First off, anybody who puts down Robert Pattinson as an actor because of his Edward Cullen vampire history is a hater – straight up. The kid’s got major talent, proving it in “Cosmopolis.” He plays billionaire asset manager Eric Packer, a young sex addict who rides around New York City in his stretch limousine complete with a high-tech office, a hideaway toilet, and more than enough room for casual mid-day procreative endeavors.
Packer is completely disconnected from reality and doesn’t want to be seen by anyone. He hides in his limousine, where he believes he is physically protected by his bodyguard Torval (Kevan Durand) and intellectually protected by his supercomputers and countless jargon-speaking employees. But Eric is truly uneasy, in part because he can’t get his newly married multi-billionaire wife to put out in bed but also because his assets are crumbling to nothing amidst the devaluation of the US dollar.

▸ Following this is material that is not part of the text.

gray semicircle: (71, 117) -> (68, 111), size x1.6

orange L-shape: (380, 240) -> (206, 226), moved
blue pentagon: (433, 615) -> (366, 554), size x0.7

Putting the cherry on top of this bad day is the fact that he can’t get down the street to his barber for a haircut because there is a giant Occupy-like protest invading the streets, with the demonstrators holding rats that are supposed to represent what the U.S. currency has turned to.
“Cosmopolis” might be only for fans of David Cronenberg. The plot structure might not be accessible for those who are not familiar with his less comprehensible work, as every topic is ambiguous; nothing is concrete. This is the kind of film for someone who doesn’t mind waiting in the theater for a while for the arrival of the climax, as the tense atmosphere builds slowly but sturdily and the dialogue continually repeats its statements and even questions them. Characters arrive and leave within ten minutes, including Jay Baruchal (of “Goon”) who was damn near perfect for the short time him and Pattinson babbled about pretentious philosophical and mathematical topics.
When the camera isn’t stationary in the limousine, it elegantly moves and tracks Packer as he becomes more and more paranoid and senseless. 100 people could watch this movie and there would still be probably 50-100 different outlooks on what it was about. The amount of pure thought that went into the creation of “Cosmopolis” is astounding, and I will surely be watching it again and again to catch anything I missed. This is something that you should surely see for yourself, as your reaction will unquestionably differ from most others’ – but either way, director David Cronenberg will intriguingly shock you with this film as he’s known to do.